**Your assignment:**
Within the entries below, the lines from the one with "Era casado com D. Maria Emília Rosa Montez da" through the one with "crematório de Santarém." are to be set down exactly, both ends kept.

[Transcribed page contents]
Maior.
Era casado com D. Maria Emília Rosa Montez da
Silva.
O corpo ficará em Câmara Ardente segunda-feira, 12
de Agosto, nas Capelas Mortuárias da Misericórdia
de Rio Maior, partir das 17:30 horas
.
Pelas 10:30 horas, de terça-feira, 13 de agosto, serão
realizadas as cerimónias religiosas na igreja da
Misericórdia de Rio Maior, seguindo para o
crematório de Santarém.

==

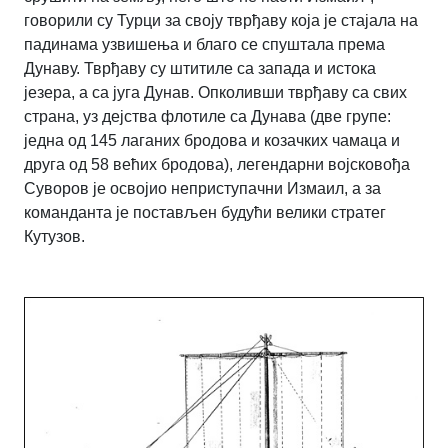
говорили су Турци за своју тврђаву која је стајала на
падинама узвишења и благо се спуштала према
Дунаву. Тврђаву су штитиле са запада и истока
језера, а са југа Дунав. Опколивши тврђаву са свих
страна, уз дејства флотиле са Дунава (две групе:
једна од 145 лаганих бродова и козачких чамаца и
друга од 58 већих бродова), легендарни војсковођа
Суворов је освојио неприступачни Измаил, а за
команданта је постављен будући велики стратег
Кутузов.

**Answer space:**
Era casado com D. Maria Emília Rosa Montez da
Silva.
O corpo ficará em Câmara Ardente segunda-feira, 12
de Agosto, nas Capelas Mortuárias da Misericórdia
de Rio Maior, partir das 17:30 horas
.
Pelas 10:30 horas, de terça-feira, 13 de agosto, serão
realizadas as cerimónias religiosas na igreja da
Misericórdia de Rio Maior, seguindo para o
crematório de Santarém.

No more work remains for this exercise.